しばらく前「ケーキの切れない非行少年たち」が話題になりましたが、このような「境界知能」の水準にある人が、一世代の中に約16%程度。つまり7人に1人程度、存在していると考えられます。
これに、知的障害の約2%を加えると、同世代人口の18%程度、2割弱ほどは、健常者と同一の知的活動を行うのに難があると考えられる。
逆に言えば「健常者」とは、同世代人口の82%程度が処理できる知的作業をこなせる人を指す言葉であることが分かります。
つまり「健常」な労務作業、例えばコンビニのレジ打ちとか、商品の配置程度の仕事にも難がある人は社会に常に一定割合存在しており、そうした人々もネットに接続し、あらゆる種類のフェイク情報、犯罪者の仕掛けた見え見えの罠でも、見破ることができない。
「1日15万円」などという「仕事」を「これはいい!」と真に受けてしまったりする。
最近、大きく社会問題化している「闇バイト」でも、特殊詐欺の「受け子」などに境界知能、ないし軽度知的障に相当する人が利用されている可能性が、すでに指摘されています。
そもそもが、「ケーキの切れない」でも示されたように少年院収容者に境界知能が見られ、学校が収容しない、そうした人々が暴走族などを経て、かつてはヤクザ、暴力団に吸収、鉄砲玉などとして、常人ではあり得ない行動を取ってきた。
ところが暴対法以降、ヤクザは新人獲得が困難になり、その虚を突いて半グレやら犯罪組織やらが「匿流(トクリュウ)犯罪」の「トカゲのしっぽ」として、こういう人々を利用している。
こうした経緯にも、短くない「歴史」があるようです。
「ちょっとトロいけど、あいつ使えるな」といった形で、悪人が知的な弱者を利用してきたわけです。
一方で、学校もそうした子供たちを受け入れなければ、社会からの疎外の片棒を担いでいたことになるかもしれません。
さて、ここで思い出していただきたいのが、先ほどの「高校進学率95%」という数字です。
明らかに、82%<95%ですから、現在の日本で高等学校に進学する人の中には、ざっくり1割程度は「境界知能」領域に重なる人がいて不思議ではありません。
先ほどの「大学・短大・専門学校卒」の割合も、戦後の高度成長初期には2割台だったものがほぼ単調に増加して平成20年代以降8割を超えているもので、早晩85~90%をうかがう可能性が考えられる。

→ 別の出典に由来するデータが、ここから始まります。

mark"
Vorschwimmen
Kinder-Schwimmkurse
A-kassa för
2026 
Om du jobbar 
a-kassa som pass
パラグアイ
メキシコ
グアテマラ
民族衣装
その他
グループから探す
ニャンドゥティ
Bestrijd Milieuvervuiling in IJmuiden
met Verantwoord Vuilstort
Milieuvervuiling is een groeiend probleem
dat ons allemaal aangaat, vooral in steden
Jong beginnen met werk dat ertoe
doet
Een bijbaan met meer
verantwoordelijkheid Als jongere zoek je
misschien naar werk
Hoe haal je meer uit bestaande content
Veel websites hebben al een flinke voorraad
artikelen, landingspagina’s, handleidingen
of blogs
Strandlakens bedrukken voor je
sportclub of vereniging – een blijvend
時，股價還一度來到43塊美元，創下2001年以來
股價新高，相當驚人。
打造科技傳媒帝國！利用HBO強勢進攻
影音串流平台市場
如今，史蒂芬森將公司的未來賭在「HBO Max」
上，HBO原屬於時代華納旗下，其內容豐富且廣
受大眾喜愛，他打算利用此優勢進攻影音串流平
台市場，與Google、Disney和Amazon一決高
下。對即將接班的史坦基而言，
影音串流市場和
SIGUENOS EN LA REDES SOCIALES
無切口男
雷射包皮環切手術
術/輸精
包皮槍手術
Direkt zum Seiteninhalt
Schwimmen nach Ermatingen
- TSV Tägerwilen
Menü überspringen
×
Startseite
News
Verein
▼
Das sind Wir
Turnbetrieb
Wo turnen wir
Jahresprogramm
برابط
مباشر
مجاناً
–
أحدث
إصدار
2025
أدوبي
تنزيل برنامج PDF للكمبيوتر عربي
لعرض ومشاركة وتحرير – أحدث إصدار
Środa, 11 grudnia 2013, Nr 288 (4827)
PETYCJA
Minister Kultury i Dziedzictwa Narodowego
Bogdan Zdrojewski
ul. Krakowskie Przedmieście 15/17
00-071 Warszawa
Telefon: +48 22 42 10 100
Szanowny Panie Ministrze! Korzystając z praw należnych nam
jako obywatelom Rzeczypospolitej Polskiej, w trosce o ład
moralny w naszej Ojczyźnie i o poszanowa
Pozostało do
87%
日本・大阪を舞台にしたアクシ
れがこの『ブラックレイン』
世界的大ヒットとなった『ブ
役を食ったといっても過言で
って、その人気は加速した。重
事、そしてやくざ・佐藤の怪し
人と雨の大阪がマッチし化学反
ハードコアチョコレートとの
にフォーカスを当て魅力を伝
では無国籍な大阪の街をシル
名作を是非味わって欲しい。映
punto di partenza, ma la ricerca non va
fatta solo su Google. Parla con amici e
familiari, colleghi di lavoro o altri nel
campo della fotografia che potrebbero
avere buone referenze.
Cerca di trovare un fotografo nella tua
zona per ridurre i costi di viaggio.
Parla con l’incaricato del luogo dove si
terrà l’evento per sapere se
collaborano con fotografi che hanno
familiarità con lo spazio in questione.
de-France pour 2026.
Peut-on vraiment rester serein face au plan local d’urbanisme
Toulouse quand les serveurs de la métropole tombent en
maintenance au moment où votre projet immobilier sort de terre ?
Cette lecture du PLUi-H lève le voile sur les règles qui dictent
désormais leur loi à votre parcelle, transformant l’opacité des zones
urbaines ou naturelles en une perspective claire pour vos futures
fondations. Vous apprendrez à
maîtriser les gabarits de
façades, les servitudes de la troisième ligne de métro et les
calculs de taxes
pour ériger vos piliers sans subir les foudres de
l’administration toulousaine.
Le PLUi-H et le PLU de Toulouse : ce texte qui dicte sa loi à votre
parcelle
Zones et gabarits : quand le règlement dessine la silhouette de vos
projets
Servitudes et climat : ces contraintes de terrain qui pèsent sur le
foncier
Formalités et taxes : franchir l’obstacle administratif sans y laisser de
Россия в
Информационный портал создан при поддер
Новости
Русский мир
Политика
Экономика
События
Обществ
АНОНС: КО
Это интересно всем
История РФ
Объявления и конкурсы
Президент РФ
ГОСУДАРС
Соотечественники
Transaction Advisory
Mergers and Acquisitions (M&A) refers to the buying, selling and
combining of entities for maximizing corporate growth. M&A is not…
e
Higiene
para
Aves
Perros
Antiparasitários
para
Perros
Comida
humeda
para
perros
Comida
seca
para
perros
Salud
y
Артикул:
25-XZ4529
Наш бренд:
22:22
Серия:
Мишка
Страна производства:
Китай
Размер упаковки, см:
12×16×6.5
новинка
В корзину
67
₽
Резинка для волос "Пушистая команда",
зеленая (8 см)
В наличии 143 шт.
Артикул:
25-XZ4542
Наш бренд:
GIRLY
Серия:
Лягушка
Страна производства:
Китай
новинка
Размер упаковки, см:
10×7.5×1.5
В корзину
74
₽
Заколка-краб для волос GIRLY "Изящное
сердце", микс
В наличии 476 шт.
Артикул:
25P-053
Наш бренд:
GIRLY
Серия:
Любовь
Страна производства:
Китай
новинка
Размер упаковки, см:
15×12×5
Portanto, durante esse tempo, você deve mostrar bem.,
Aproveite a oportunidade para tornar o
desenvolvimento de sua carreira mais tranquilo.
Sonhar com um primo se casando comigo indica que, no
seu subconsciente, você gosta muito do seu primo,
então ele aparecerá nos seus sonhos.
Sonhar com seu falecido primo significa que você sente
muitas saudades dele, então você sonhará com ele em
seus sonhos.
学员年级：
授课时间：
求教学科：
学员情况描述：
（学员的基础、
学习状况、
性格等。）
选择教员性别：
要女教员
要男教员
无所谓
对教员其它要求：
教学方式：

つまり、「大学・短大・専門学校卒」の中に「境界知能」領域や、それに隣接する知的レベルの学生・生徒が、現在も進学している可能性があるし、その傾向はさらに強まると考えられます。
これは筆者の実感とも重なり合います。
私自身が非常勤で教えた中にも思い当たるケースがありますし、かつての筆者の学生で、ある私立大学に講師として常勤で務めた某君は、小学校レベルの算数に難がある「大学生」に、補修で基礎学力を教える「リメディアル教育」を担当していました。
かなり手をかけても小学生レベルがどうにも理解できない大学生が、クラスの中に数名程度が残ってしまう・・・。
つまり、「小学校レベルに難がある大学生」が1クラスの中に数人存在する。先ほどの「境界知性」存在割合の議論と重なる現実が、21世紀日本の大学で実際に確認されるわけです。
こうしたことが、日本では制度的に可能なんですね。なぜなら我が国の教育基本法、学校教育法、また学校教育法施行規則は「修得主義」ではなく「履修主義」の立場に立つ場合が多いからです。
例えば、高校の卒業については次のような具合に形式化されている。
「校長は、生徒の高等学校の全課程の修了を認めるに当たっては、高等学校学習指導要領の定めるところにより、七十四単位以上を修得した者について行わなければならない(以下略、施行規則96条)」
仮に学科の成績が振るわなくても、
現実には、特に小中学校で「原級留置」(つまり留年)が行われることは「まれである」と文科省の資料にも明記されるように、形式的、横並び的に進級させ、卒業させてしまう風土が定着しています。
少子高齢化の中、大学が受験生を定員いっぱいまで取ろうとすれば、結果的に学力的には底が抜けた入試成績でも、キャンパスに学生を迎え入れなければ経営が成立しない。
そういう現実を直視する必要があるかと思います。
率直に言って、現状の日本の大学全体を国際的な基準で「高等教育機関」と呼ぶことができるかと問われれば、疑問を呈さざるを得ないかもしれません。
というのも、日本の公教育には卒業時点=「社会への人材出荷時点での品質保証」が実質的に存在しないのです。